DETROIT -- Automakers expect little impact from the federal government shutdown, and they predict a fourth-quarter rebound after a rare sales decline in September.
Auto sales dropped 4 percent from a year ago to just over 1.1 million, mainly due to a calendar quirk that pulled Labor Day weekend transactions into August's numbers. The drop ended a 27-month streak of gains for the industry.
General Motors, Honda and Volkswagen reported double-digit declines for last month. Toyota, Nissan and Hyundai posted smaller decreases. Only Ford and Chrysler reported gains among the bigger automakers.
GM's 11 percent drop was its first since July of last year. It allowed Ford to get within 2,049 vehicles of unseating GM as the top U.S. automaker for the first time since May of 2011.

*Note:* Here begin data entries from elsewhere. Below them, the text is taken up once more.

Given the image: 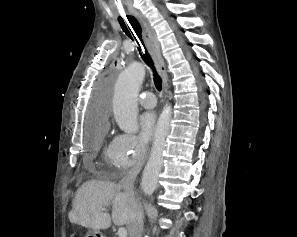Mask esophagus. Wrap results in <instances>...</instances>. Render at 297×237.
Listing matches in <instances>:
<instances>
[{
    "label": "esophagus",
    "instance_id": "1",
    "mask_svg": "<svg viewBox=\"0 0 297 237\" xmlns=\"http://www.w3.org/2000/svg\"><path fill=\"white\" fill-rule=\"evenodd\" d=\"M136 17L138 18L140 25L142 27L143 36H144L146 45L149 49V52L152 55V58L154 59L161 73L162 80H163V90L166 91L168 75H167L165 63L162 58L159 43L156 39L155 33L144 16H142L141 14H136Z\"/></svg>",
    "mask_w": 297,
    "mask_h": 237
}]
</instances>
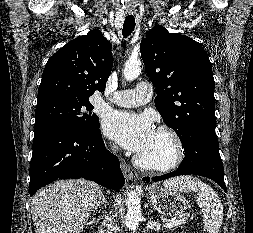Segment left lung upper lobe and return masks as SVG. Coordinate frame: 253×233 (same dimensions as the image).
Returning a JSON list of instances; mask_svg holds the SVG:
<instances>
[{
	"instance_id": "1",
	"label": "left lung upper lobe",
	"mask_w": 253,
	"mask_h": 233,
	"mask_svg": "<svg viewBox=\"0 0 253 233\" xmlns=\"http://www.w3.org/2000/svg\"><path fill=\"white\" fill-rule=\"evenodd\" d=\"M140 51L156 87L155 106L181 142L198 128L215 129V83L202 45L158 25L146 33Z\"/></svg>"
}]
</instances>
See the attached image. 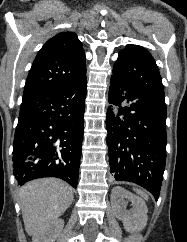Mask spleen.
I'll list each match as a JSON object with an SVG mask.
<instances>
[{
  "label": "spleen",
  "mask_w": 187,
  "mask_h": 242,
  "mask_svg": "<svg viewBox=\"0 0 187 242\" xmlns=\"http://www.w3.org/2000/svg\"><path fill=\"white\" fill-rule=\"evenodd\" d=\"M136 191L137 194H139L140 196L144 197L145 199H148V195L146 193H144L142 190L140 189H134Z\"/></svg>",
  "instance_id": "obj_1"
}]
</instances>
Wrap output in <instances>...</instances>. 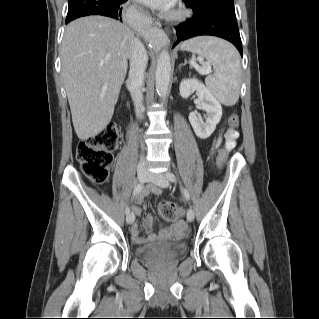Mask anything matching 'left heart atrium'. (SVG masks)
Here are the masks:
<instances>
[{
    "label": "left heart atrium",
    "mask_w": 319,
    "mask_h": 319,
    "mask_svg": "<svg viewBox=\"0 0 319 319\" xmlns=\"http://www.w3.org/2000/svg\"><path fill=\"white\" fill-rule=\"evenodd\" d=\"M138 1L142 2L143 4L153 9L160 10V11H167L173 6L175 0H138Z\"/></svg>",
    "instance_id": "39dd6f15"
}]
</instances>
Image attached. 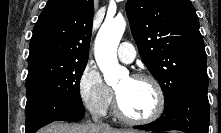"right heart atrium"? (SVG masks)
<instances>
[{"label":"right heart atrium","mask_w":221,"mask_h":133,"mask_svg":"<svg viewBox=\"0 0 221 133\" xmlns=\"http://www.w3.org/2000/svg\"><path fill=\"white\" fill-rule=\"evenodd\" d=\"M78 95L83 106L95 115L105 114L114 100L112 89L105 84L93 64H87L79 77Z\"/></svg>","instance_id":"1"}]
</instances>
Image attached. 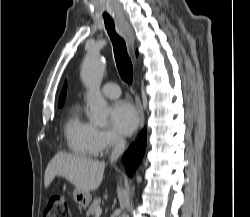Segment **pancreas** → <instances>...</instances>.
I'll list each match as a JSON object with an SVG mask.
<instances>
[{"instance_id":"1","label":"pancreas","mask_w":250,"mask_h":217,"mask_svg":"<svg viewBox=\"0 0 250 217\" xmlns=\"http://www.w3.org/2000/svg\"><path fill=\"white\" fill-rule=\"evenodd\" d=\"M100 203H101L100 199L93 200V203L90 205V207L86 212L87 216L94 215L96 213V209L100 207Z\"/></svg>"}]
</instances>
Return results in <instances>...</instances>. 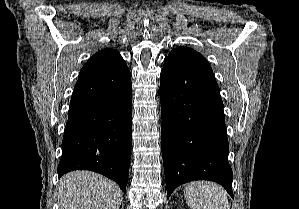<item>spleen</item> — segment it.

Most industry officials viewed September as an anomaly. They also downplayed the impact of the government shutdown, assuming it's a short one.
Kurt McNeil, GM's U.S. sales chief, said the fundamentals are still in place for GM and the industry to rebound in the coming months. Jobless claims are falling, home prices continue to recover, gas prices are down, household wealth is rising and the Federal Reserve has postponed the end of a bond-buying program that kept interest rates low, he said.
"As long as the underlying economic factors are supporting the business, which we believe they will through the end of this year and into 2014, we'll get through this turbulence," said Ken Czubay, Ford's U.S. sales manager.
Jim Lentz, Toyota's North American CEO, told The Associated Press in an interview that people have grown used to dysfunction in Washington.
Earlier this year, when the government failed to avoid automatic spending cuts known as sequestration, there were predictions that the economy would melt down, Lentz said.
"Basically they were told that when you wake up tomorrow, the Earth is going to stop spinning," Lentz said. "For the most part the Earth didn't stop. And I think that's how they view this again."
The shutdown will only affect sales if it causes credit markets to tighten, Lentz said. That will be a problem, he said, because low interest rates and abundant credit have helped fuel the auto sales recovery.
There was concern among executives and analysts that a long shutdown -- and a looming confrontation over raising the government's debt ceiling -- could eventually cause sales to fall. McNeil said anything over two weeks could cut into consumer confidence.
"Consumers don't like to make big-ticket item purchases when there's a lot of uncertainty in the economy," said Jesse Toprak, senior analyst for the TrueCar.com auto pricing site.